A garota sabia que o irmão tinha razão. Raziel temia pelo o que podia acontecer se o beijo evoluísse para algo muito mais forte, sentimentalmente falando.
E caso isso viesse mesmo a acontecer, talvez todo o esforço que vinham fazendo caísse por terra sem nenhum tipo de importância.

Seria um tiro no próprio pé.

Dessa maneira Raziel se tornaria um caído e Karol nunca mais veria Hugo.

Além do mais, Mabel e Ruggero teriam seu destino mais uma vez ceifado maldosamente.

Muitas pessoas sairiam feridas.

Vale mesmo à pena?
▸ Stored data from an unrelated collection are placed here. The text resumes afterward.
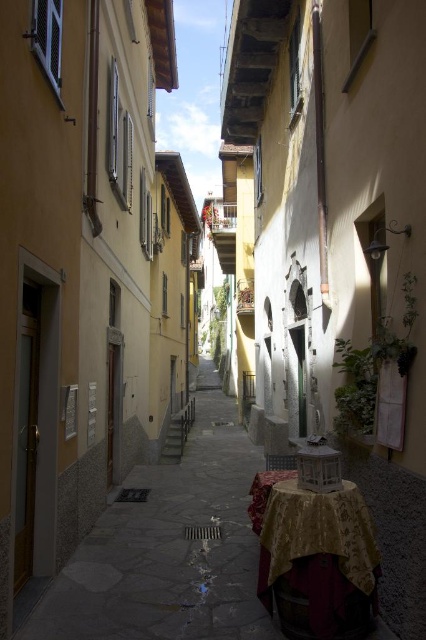 Between smooth stone path at center and gold textured tablecloth at lower right, which one has more height?

smooth stone path at center

Which is more to the left, smooth stone path at center or gold textured tablecloth at lower right?

Positioned to the left is smooth stone path at center.

The width and height of the screenshot is (426, 640). Identify the location of smooth stone path at center. (169, 547). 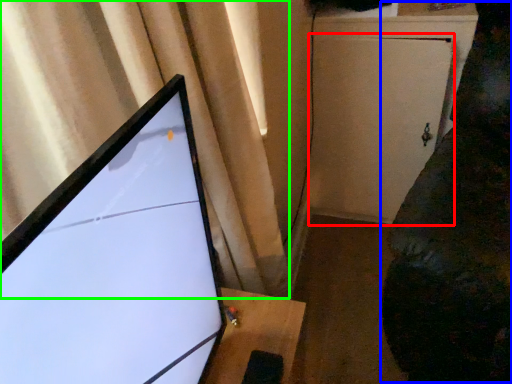 Question: Estimate the real-world distances between objects in this image. Which object is closer to screen door (highlighted by a red box), couch (highlighted by a blue box) or curtain (highlighted by a green box)?

Choices:
 (A) couch
 (B) curtain

Answer: (A) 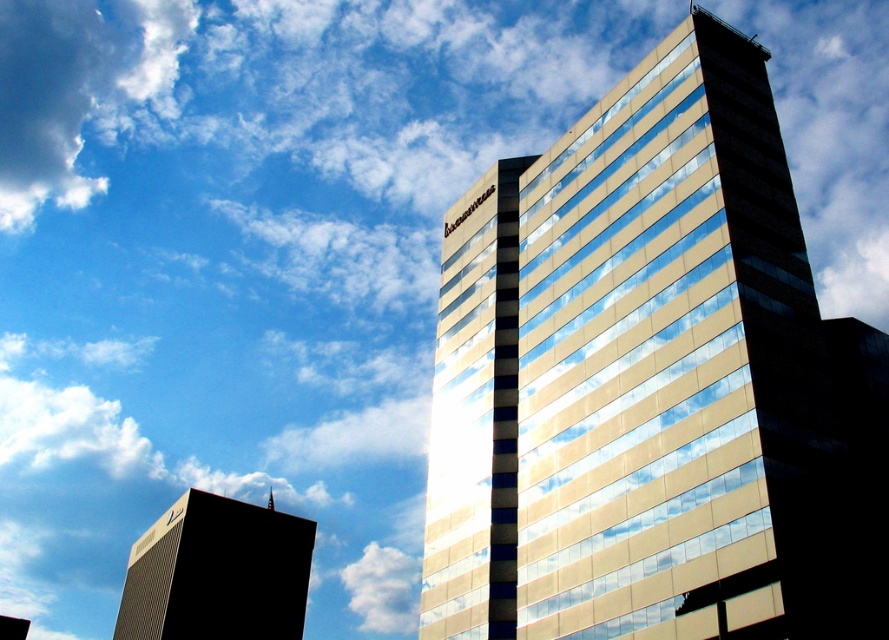 Question: In this image, where is gold reflective glass building at center located relative to black glass tower at lower left?

Choices:
 (A) above
 (B) below

Answer: (A)

Question: Which point is farther from the camera taking this photo?

Choices:
 (A) (63, 20)
 (B) (453, 483)
 (C) (209, 509)
 (D) (377, 554)

Answer: (A)

Question: Which object is the closest to the white fluffy cloud at upper left?

Choices:
 (A) white fluffy cloud at upper center
 (B) gold reflective glass building at center
 (C) black glass tower at lower left

Answer: (A)

Question: Observing the image, what is the correct spatial positioning of gold reflective glass building at center in reference to white fluffy cloud at upper left?

Choices:
 (A) left
 (B) right

Answer: (B)

Question: Which object is the closest to the white fluffy cloud at upper left?

Choices:
 (A) gold reflective glass building at center
 (B) black glass tower at lower left
 (C) white fluffy cloud at upper center

Answer: (C)

Question: Does black glass tower at lower left have a larger size compared to white fluffy cloud at upper center?

Choices:
 (A) yes
 (B) no

Answer: (A) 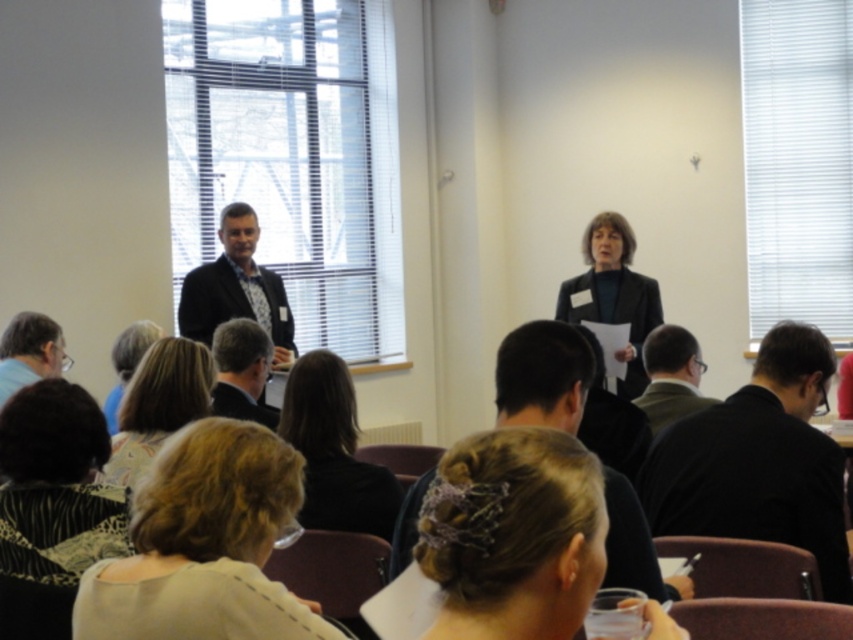 You are an event planner setting up a camera to capture both the dark suit at center and the light brown hair at lower left. Since you want the camera to focus on the taller individual, where should you position the camera?

The dark suit at center is taller than the light brown hair at lower left, so position the camera to focus on the dark suit at center.

You are an attendee sitting in the front row of the dark maroon chairs. You need to hand a document to the dark suit at center during the presentation. Based on their position, can you reach them without leaving your seat?

The dark suit at center is located at point (543, 376), which likely places them within a reasonable distance from the front row. However, without knowing the exact dimensions of the room or the spacing between seats, it is uncertain if you can reach them without leaving your seat. It might be safer to ask someone to pass it along or approach them after the presentation.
Karol se perguntava enquanto vestia o avental da cantina Vietto. Será que já não basta o inferno em que Ruggero vive? E a morte do Lionel? E todo o sofrimento que recairia sobre a cidade se uma tragédia viesse a acontecer?
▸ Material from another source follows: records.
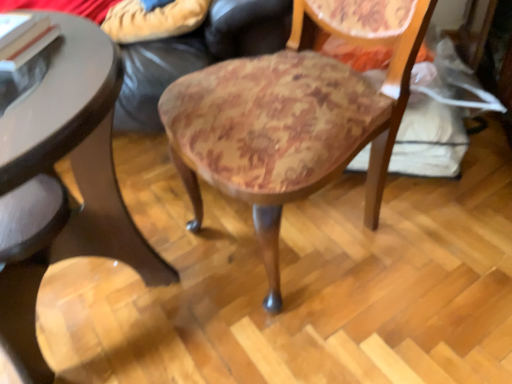 Question: Based on their sizes in the image, would you say wooden round table at lower left is bigger or smaller than leather couch at center?

Choices:
 (A) big
 (B) small

Answer: (B)

Question: Is wooden round table at lower left situated inside leather couch at center or outside?

Choices:
 (A) outside
 (B) inside

Answer: (A)

Question: Considering the real-world distances, which object is closest to the wooden upholstered chair at center?

Choices:
 (A) wooden round table at lower left
 (B) leather couch at center

Answer: (B)

Question: Which object is the closest to the leather couch at center?

Choices:
 (A) wooden round table at lower left
 (B) wooden upholstered chair at center

Answer: (B) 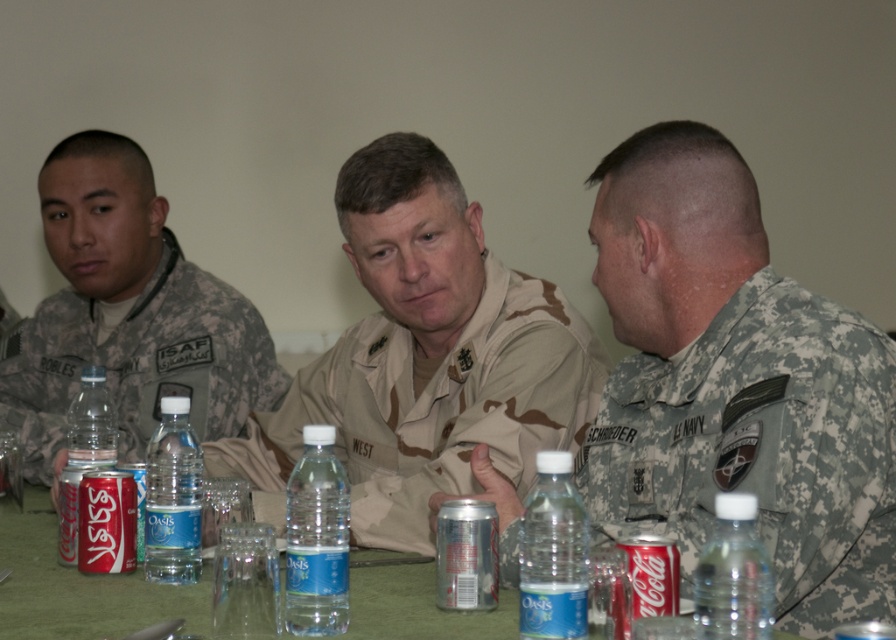 In order to click on clear glass water at center in this screenshot , I will do `click(246, 582)`.

Locate an element on the screen. clear glass water at center is located at coordinates (246, 582).

Can you confirm if camouflage uniform at center is taller than clear plastic water bottle at center?

Indeed, camouflage uniform at center has a greater height compared to clear plastic water bottle at center.

Is point (692, 323) farther from camera compared to point (345, 584)?

Yes, point (692, 323) is farther from viewer.

Is point (703, 140) farther from viewer compared to point (334, 586)?

That is True.

At what (x,y) coordinates should I click in order to perform the action: click on camouflage uniform at center. Please return your answer as a coordinate pair (x, y). The width and height of the screenshot is (896, 640). Looking at the image, I should click on (737, 385).

Can you confirm if camouflage fabric uniform at center is smaller than camouflage uniform at left?

Correct, camouflage fabric uniform at center occupies less space than camouflage uniform at left.

Does point (333, 401) come behind point (76, 227)?

No, (333, 401) is closer to viewer.

The width and height of the screenshot is (896, 640). Identify the location of camouflage fabric uniform at center. (429, 410). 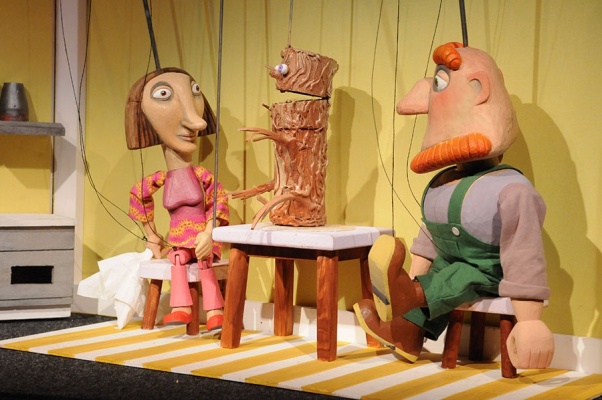 At what (x,y) coordinates should I click in order to perform the action: click on white table top. Please return your answer as a coordinate pair (x, y). This screenshot has height=400, width=602. Looking at the image, I should click on (293, 237). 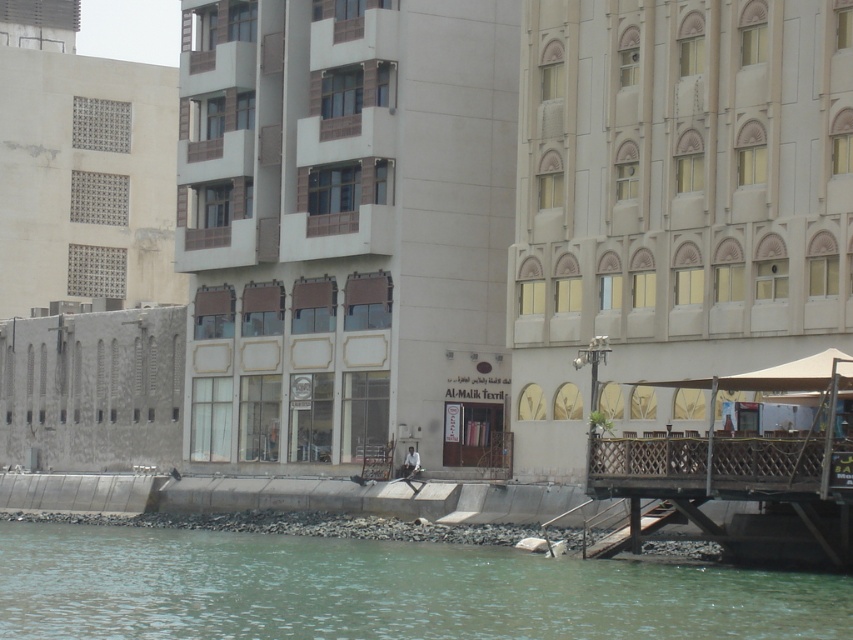 Which of these two, beige stone building at center or greenish water at lower left, stands shorter?

greenish water at lower left

Between point (643, 148) and point (109, 620), which one is positioned behind?

The point (643, 148) is behind.

You are a GUI agent. You are given a task and a screenshot of the screen. Output one action in this format:
    pyautogui.click(x=<x>, y=<y>)
    Task: Click on the beige stone building at center
    
    Given the screenshot: What is the action you would take?
    pyautogui.click(x=672, y=204)

Does greenish water at lower left appear under brown wooden dock at lower right?

Yes.

Does point (444, 616) come farther from viewer compared to point (775, 365)?

That is False.

Find the location of a particular element. Image resolution: width=853 pixels, height=640 pixels. greenish water at lower left is located at coordinates (380, 589).

Which of these two, beige concrete building at center or greenish water at lower left, stands shorter?

With less height is greenish water at lower left.

Does beige concrete building at center appear over greenish water at lower left?

Correct, beige concrete building at center is located above greenish water at lower left.

Is point (401, 52) farther from camera compared to point (310, 609)?

Yes, it is behind point (310, 609).

The image size is (853, 640). I want to click on beige concrete building at center, so click(346, 228). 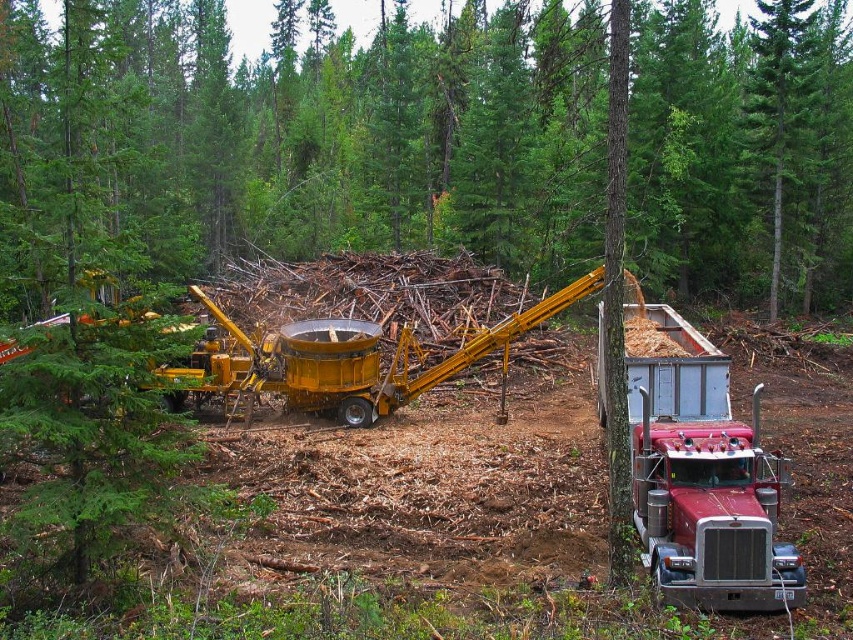 Does green textured pine forest at center appear under shiny red semi-truck at lower right?

Incorrect, green textured pine forest at center is not positioned below shiny red semi-truck at lower right.

Who is taller, green textured pine forest at center or shiny red semi-truck at lower right?

Standing taller between the two is green textured pine forest at center.

Between point (494, 112) and point (705, 509), which one is positioned behind?

Positioned behind is point (494, 112).

Where is `green textured pine forest at center`? green textured pine forest at center is located at coordinates (296, 138).

This screenshot has width=853, height=640. Describe the element at coordinates (341, 358) in the screenshot. I see `yellow metallic excavator at center` at that location.

Is the position of yellow metallic excavator at center less distant than that of metallic silver trailer truck at right?

That is True.

Between point (318, 369) and point (657, 323), which one is positioned in front?

Positioned in front is point (657, 323).

This screenshot has height=640, width=853. Find the location of `yellow metallic excavator at center`. yellow metallic excavator at center is located at coordinates (341, 358).

Who is taller, green textured pine forest at center or yellow metallic excavator at center?

green textured pine forest at center

Is green textured pine forest at center taller than yellow metallic excavator at center?

Yes, green textured pine forest at center is taller than yellow metallic excavator at center.

Between point (42, 221) and point (569, 291), which one is positioned in front?

Positioned in front is point (42, 221).

I want to click on green textured pine forest at center, so click(x=296, y=138). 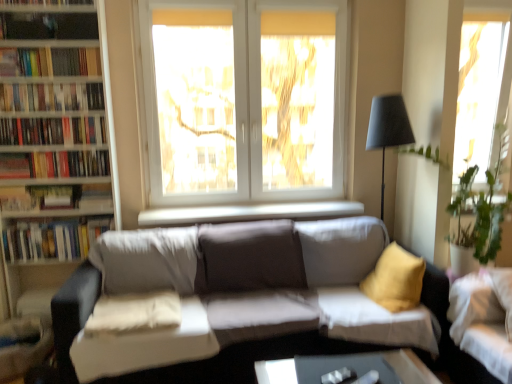 At what (x,y) coordinates should I click in order to perform the action: click on vacant space underneath white glass window at center, arranged as the 2th window when viewed from the right (from a real-world perspective). Please return your answer as a coordinate pair (x, y). The image size is (512, 384). Looking at the image, I should click on pos(248,203).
─ Ei, sumida! ─ Michael pousou a mão no ombro dela, assustando-a.

Karol estremeceu, tomando distância, esbarrando as costas no escorredor de pratos em cima da pia.

─ Nossa! Eu nem te vi, Mike.

─ Parecia que você estava em outro mundo. E eu até entendo, sabe? Essa morte do Lionel pegou todos de surpresa. Acho que ninguém vai parar de pensar e de falar nisso tão cedo. Foi um baque.

A menina assentiu.

─ Nem imagino como os pais dele devem estar.

─ Acho que por mais que um pai e uma mãe amem seus filhos, eles sempre sentem quando algo de errado acontece, principalmente se o filho for envolvido com tantas coisas erradas como o Lionel era.

Karol se encolheu por dentro, lembrando da cena da discussão que tiveram.

Foi ela que o matou, e não seus vícios e problemas.

Foi ela, apenas ela, a culpada.

─ Mike... O que você pensa sobre tudo isso? Acha que... Que o Lionel vai ficar bem? Digo, mesmo morto... É... Quer saber, deixa. Deixa pra lá. Eu estou muito... Muito confusa, são muitos pensamentos e...

─ Eu entendo você. ─ Carinhosamente, ele afagou o ombro dela, com um meio sorriso nos lábios. ─ Algumas pessoas se impressionam muito com a morte. A minha mãe é assim. Ela até fica dias sem dormir quando alguém próximo falece. Mas sobre a pergunta que você me fez, é difícil saber. Só morrendo para entender como a morte é, mas se posso te aconselhar a algo é que, numa boa, tenta distrair a cabeça. Não há nada que ninguém possa fazer mais.

Para começo de conversa, Pensou ela, eu poderia nem tê-lo assassinado.

─ Acho que você tem razão. ─ Optou por dizer, apanhando o caderninho de pedidos que estava sobre uma mesa pequena próxima a pia. ─ É melhor ir trabalhar. O salão hoje está cheio.

─ Concordo! Ah, depois eu quero conversar com você.

─ Certo. Pode ser depois do expediente? Não quero levar bronca do Gastón. Já faltei ontem e se eu me atrasar hoje... Enfim, você o conhece.

─ Tranquilo, vai lá. Depois a gente se fala.

Assentindo, ela se afastou. Karol cumprimentou alguns colegas de trabalho e respirou fundo algumas vezes antes de entrar no espaço onde ficavam as mesas. O falatório era muito, mas o assunto um só: A morte do garoto Lionel.